As Cointelegraph previously reported on Sunday, Visa will allow its partners to use USD Coin (USDC) on the Ethereum blockchain network to settle transactions.

ETH futures total open interest. Source: Bybt.com

Since then, the interest in Ethereum across both futures and options markets is seeing an uptick, with the former approaching $7 billion, the highest in over a month. 

The options market for Ethereum is particularly optimistic

According to Cantering Clark, a cryptocurrency trader and analyst, the Ethereum options market shows big bets heading into June.

Ethereum options expiration. Source: Cantering Clark

The strike price with the highest open interest is $3,200. Although this does not necessarily mean that there is a high probability of ETH hitting $3,200, it indicates that there is significant interest at that price level. The trader said:

“Is it the start of $ETH season? Options market making some big bets into June. 3200 strike has a bullseye on it.”

While there could be multiple reasons why traders might be anticipating ETH to have surpassed $3,000 by June, one of the biggest factors is the much-anticipated EIP-1559 upgrade.

EIP-1559 is set to go live in July 2021, which would overhaul the existing fee structure of the Ethereum blockchain.

Simply put, the proposal burns fees that are paid in ETH rather than paying miners, which proponents say should stabilize fees for transacting on the Ethereum blockchain. As Cointelegraph reported, the cost of using the blockchain rose 77% over the past few days in line with a 31% increase in the price of Ether.

EIP-1559 essentially burns some of the ETH paid for transacting, which should reduce the circulating supply of ETH and hence put upward pressure on its value.

Since a lot of options targeting the June strike price would expire right before the EIP-1559 implementation, it means traders are expecting a rally going into the implementation phase.

Massive ETH outflows are also being spotted

Meanwhile, Ki Young Ju, CEO of CryptoQuant, points out that Ethereum has been seeing massive exchange outflows in the past few days.

Coinbase netflow. Source: CryptoQuant

Earlier this week, Ki noted that 400,000 ETH left Coinbase, which could signal a spike in institutional interest in ETH. He said:

“400k $ETH flowed out from Coinbase a few days ago. Speculative guess, institutions are now buying $ETH.”

Outflows often signal strong accumulation by institutions and high-net-worth individuals because when whales buy cryptocurrencies on an exchange, they typically move their holdings to self-hosted wallets.

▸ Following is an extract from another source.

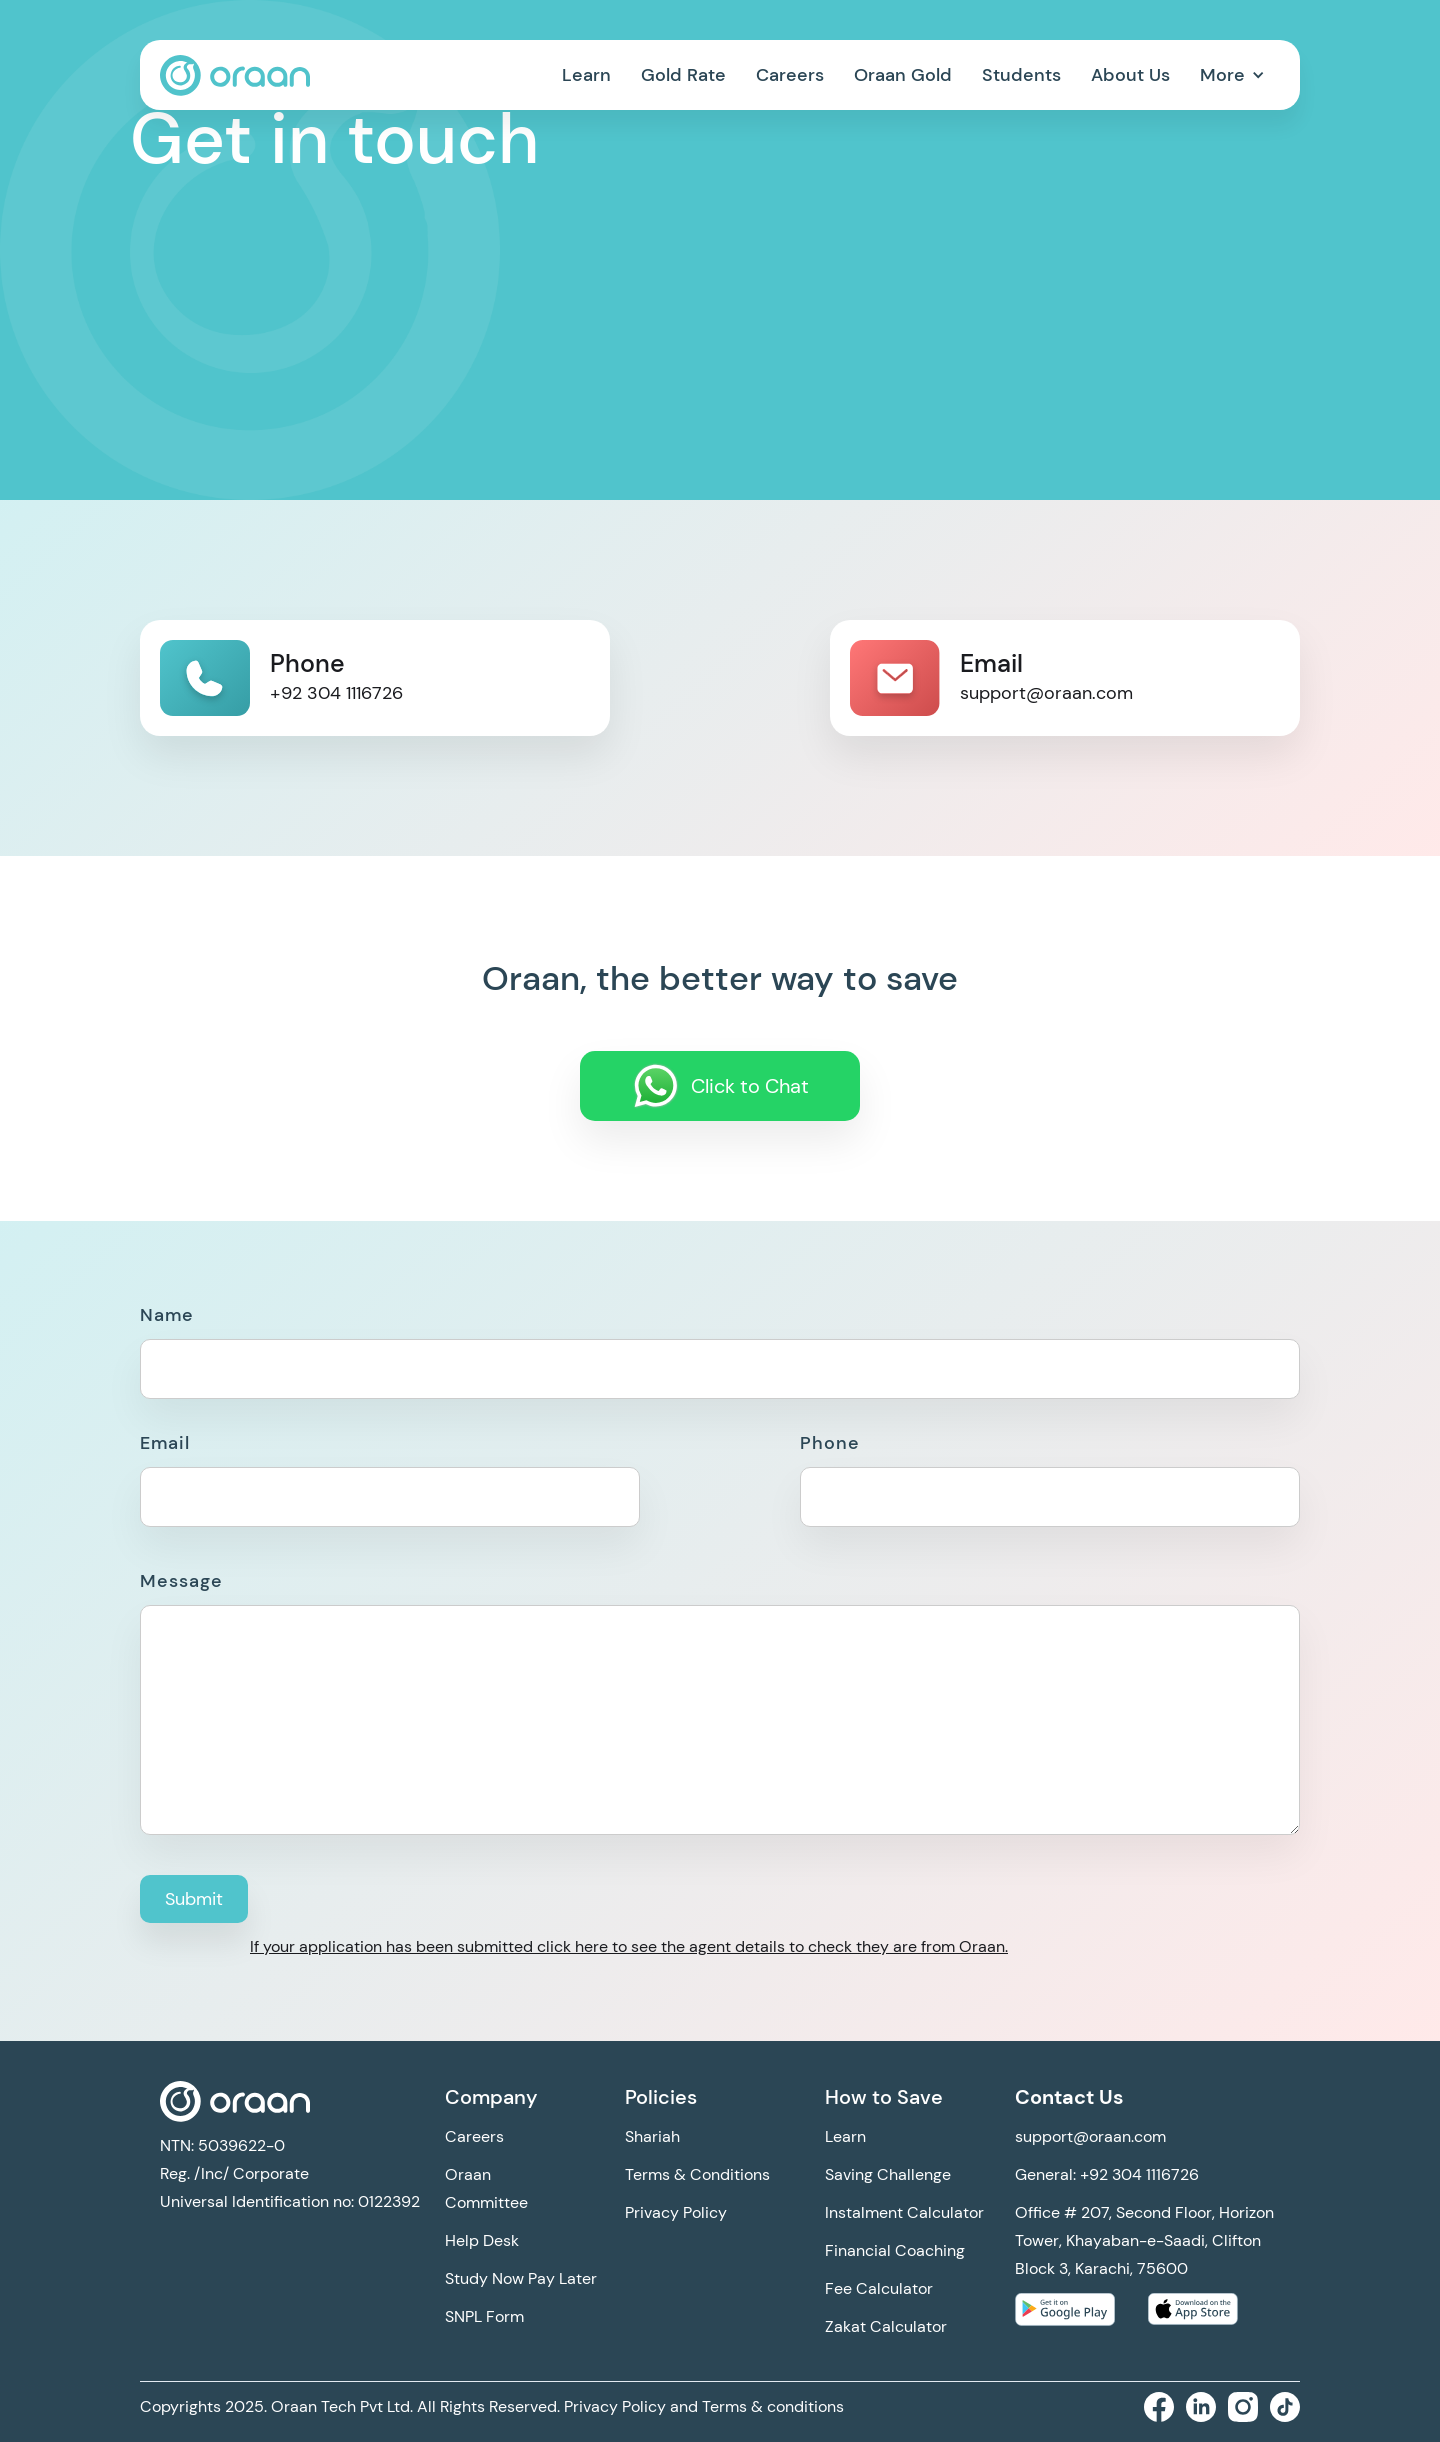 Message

Hence, the view is generally optimistic for Ethereum over the next few months because positive on-chain data is supplementing a strong fundamental catalyst in EIP-1559.

Atop this, the number of active addresses are continuing to increase with exchange reserves consistently declining, indicating rising user activity and demand for ETH.

Glassnode also reported that the number of non-zero addresses hit a new high, suggesting that user activity is on the rise.

Ethereum number of non-zero addresses. Source: Glassnode

Researchers at Glassnode said:

“Ethereum $ETH Number of Non-Zero Addresses just reached an ATH of 56,543,380.”